REQUIRED ACTION – Reproduce only this part of the listing: the line with "TriGT. Sylvain en", plus every line after it through the last.

RECORDS PROVIDED –
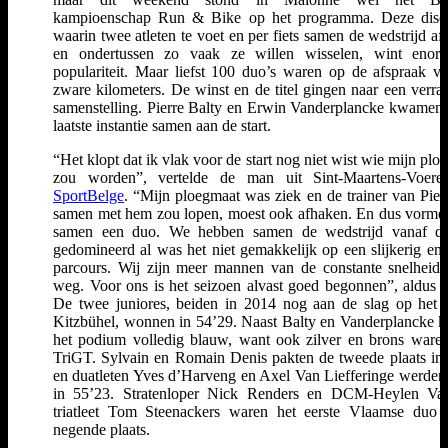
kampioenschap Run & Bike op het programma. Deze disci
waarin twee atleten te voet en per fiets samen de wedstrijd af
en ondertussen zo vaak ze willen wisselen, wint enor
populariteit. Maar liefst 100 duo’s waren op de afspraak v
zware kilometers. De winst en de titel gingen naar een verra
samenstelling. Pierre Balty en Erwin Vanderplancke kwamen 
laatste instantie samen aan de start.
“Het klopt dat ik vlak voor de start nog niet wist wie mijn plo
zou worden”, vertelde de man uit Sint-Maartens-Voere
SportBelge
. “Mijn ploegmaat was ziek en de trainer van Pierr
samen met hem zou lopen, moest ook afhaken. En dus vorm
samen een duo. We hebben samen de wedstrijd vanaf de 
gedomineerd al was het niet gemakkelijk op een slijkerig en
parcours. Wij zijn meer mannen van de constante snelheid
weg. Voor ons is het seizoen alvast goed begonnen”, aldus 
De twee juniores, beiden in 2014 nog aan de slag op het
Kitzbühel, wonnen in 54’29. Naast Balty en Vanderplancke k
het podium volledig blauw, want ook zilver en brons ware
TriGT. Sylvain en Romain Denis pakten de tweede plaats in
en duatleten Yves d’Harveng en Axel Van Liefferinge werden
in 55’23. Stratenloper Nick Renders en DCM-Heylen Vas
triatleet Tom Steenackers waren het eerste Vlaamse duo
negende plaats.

SOLVED EXERCISE –
TriGT. Sylvain en Romain Denis pakten de tweede plaats in
en duatleten Yves d’Harveng en Axel Van Liefferinge werden
in 55’23. Stratenloper Nick Renders en DCM-Heylen Vas
triatleet Tom Steenackers waren het eerste Vlaamse duo
negende plaats.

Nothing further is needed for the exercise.